After denormalization, we combine relevant data from the three normalized tables into one large table. This will include repeating data (e.g., customer details) for each order, leading to faster querying at the cost of storage efficiency.
Example of Denormalized Data:
OrderID | CustomerID | Name | ProductID | ProductName | Category | Price | Quantity | OrderDate | OrderStatus | |
---|---|---|---|---|---|---|---|---|---|---|
101 | 1 | John Doe | john@email.com | 1001 | Laptop | Electronics | 1000 | 1 | 2025-02-01 | Shipped |
102 | 2 | Jane Smith | jane@email.com | 1002 | Headphones | Electronics | 200 | 2 | 2025-02-02 | Processing |
103 | 1 | John Doe | john@email.com | 1003 | Book | Books | 15 | 3 | 2025-02-03 | Delivered |
b. What questions might be answered with this (denormalized) data?
With this denormalized data, you can easily answer questions related to customer orders without needing to join multiple tables. Some examples of questions include:
- What are the most popular products bought by customers?
- How many orders did John Doe place in February?
- What is the total amount spent by each customer?
- What is the average order quantity per product?
- Which customers have the highest number of orders?
Since this is a large dataset, it would be efficient for querying answers to these questions without needing to join the Customers
, Products
, and Orders
tables repeatedly.
c. Are there any privacy/security issues related to your (denormalized) design? How would you protect against these issues?
Yes, denormalized data can expose sensitive information. For instance, in the above example, customer names, emails, and addresses are repeated with each order. This could lead to:
- Privacy Risks: Sensitive customer data, such as their email addresses and shipping addresses, are visible for every order. If someone gains unauthorized access to this dataset, they could misuse the information.
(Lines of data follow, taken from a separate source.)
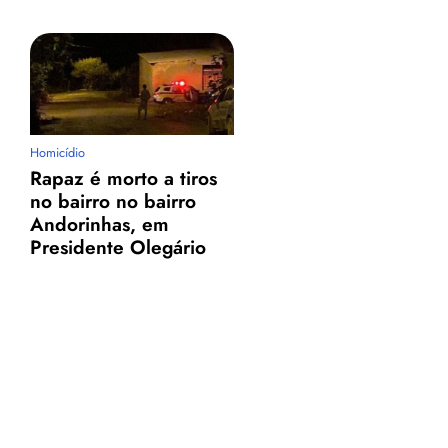
Homicídio
Rapaz é morto a tiros
no bairro no bairro
Andorinhas, em
Presidente Olegário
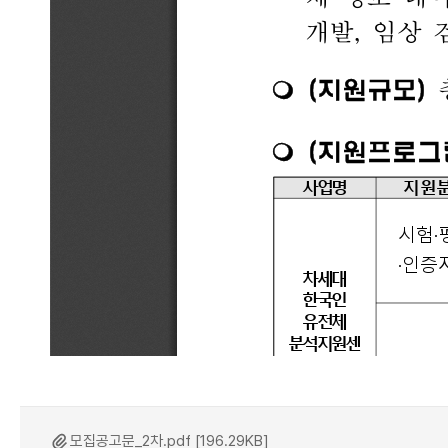
모집공고문_2차.pdf [196.29KB]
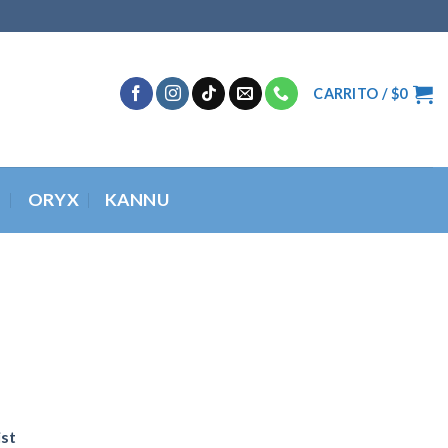
CARRITO /
$
0
O
ORYX
KANNU
ist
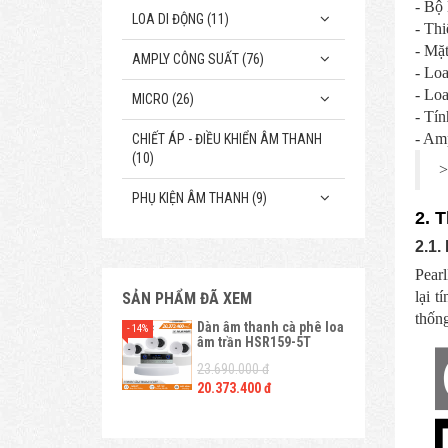
- Bộ
LOA DI ĐỘNG (11)
- Thi
- Mặt
AMPLY CÔNG SUẤT (76)
- Loa
- Loa
MICRO (26)
- Tí
- Amp
CHIẾT ÁP - ĐIỀU KHIỂN ÂM THANH
(10)
>
PHỤ KIỆN ÂM THANH (9)
2. 
2.1.
Pearl
lại t
SẢN PHẨM ĐÃ XEM
thống
Dàn âm thanh cà phê loa
- 14%
âm trần HSR159-5T
23.690.000 đ
20.373.400 đ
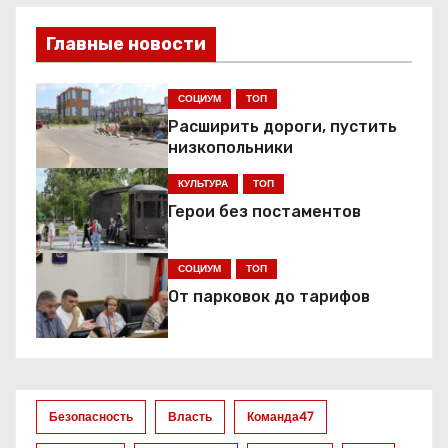
в
Главные новости
и
СОЦИУМ
ТОП
г
Расширить дороги, пустить
низкопольники
а
КУЛЬТУРА
ТОП
ц
Герои без постаментов
и
СОЦИУМ
ТОП
я
От парковок до тарифов
п
о
з
Безопасность
Власть
Команда47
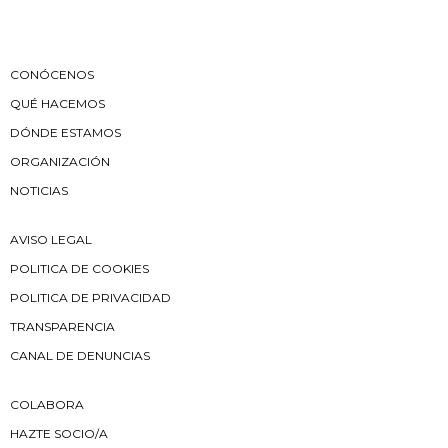
CONÓCENOS
QUÉ HACEMOS
DÓNDE ESTAMOS
ORGANIZACIÓN
NOTICIAS
AVISO LEGAL
POLITICA DE COOKIES
POLITICA DE PRIVACIDAD
TRANSPARENCIA
CANAL DE DENUNCIAS
COLABORA
HAZTE SOCIO/A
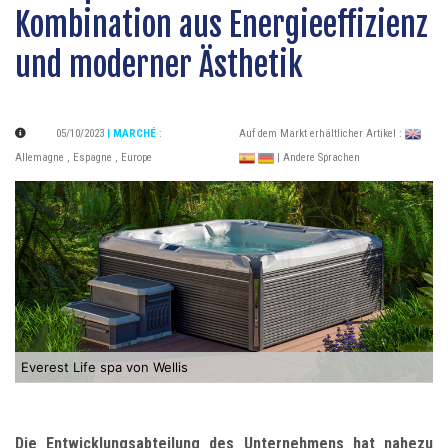
Kombination aus Energieeffizienz
und moderner Ästhetik
05/10/2023
| MARCHÉ
:
Auf dem Markt erhältlicher Artikel :
Allemagne
,
Espagne
,
Europe
| Andere Sprachen
Everest Life spa von Wellis
Die Entwicklungsabteilung des Unternehmens hat nahezu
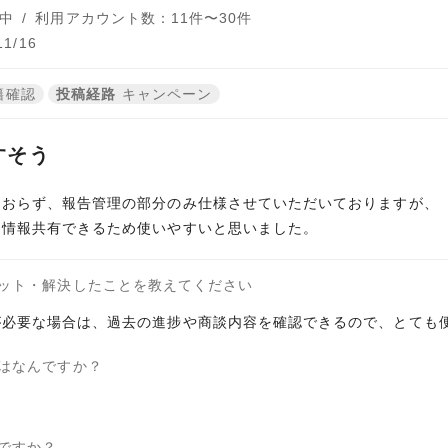
中
/
利用アカウント数：11件〜30件
1/16
籍確認
投稿経路
キャンペーン
すそう
ておらず、報告管理の部分のみ仕様させていただいておりますが、
、情報共有できるため使いやすいと思いました。
ット・解決したことを教えてください
が必要な場合は、過去の進捗や商談内容を確認できるので、とても
はなんですか？
ですか？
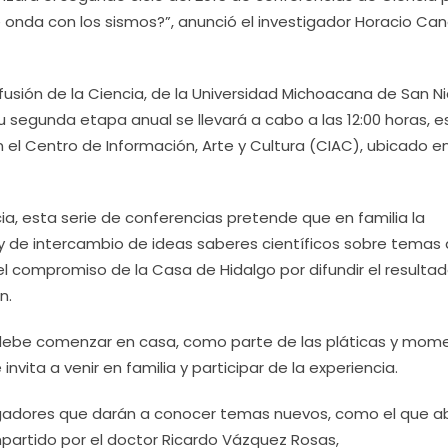
 onda con los sismos?”, anunció el investigador Horacio Ca
ión de la Ciencia, de la Universidad Michoacana de San Ni
 segunda etapa anual se llevará a cabo a las 12:00 horas, e
el Centro de Información, Arte y Cultura (CIAC), ubicado e
cia, esta serie de conferencias pretende que en familia la
 de intercambio de ideas saberes científicos sobre temas 
el compromiso de la Casa de Hidalgo por difundir el resulta
n.
, debe comenzar en casa, como parte de las pláticas y mom
nvita a venir en familia y participar de la experiencia.
tigadores que darán a conocer temas nuevos, como el que ab
mpartido por el doctor Ricardo Vázquez Rosas,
- Data Redundancy: Repeating the same customer information could lead to greater chances of errors or inconsistent data if updates are not applied consistently.
To protect against these issues:
- Encryption: Encrypt sensitive data, such as customer emails and addresses, both in transit and at rest.
- Access Controls: Limit access to sensitive information based on user roles. Only authorized personnel should have access to customer personal information.
- Data Masking: Mask sensitive parts of data in reports or query results.
- Audit Logs: Maintain detailed logs of who accessed the data and when, so suspicious activity can be tracked and investigated.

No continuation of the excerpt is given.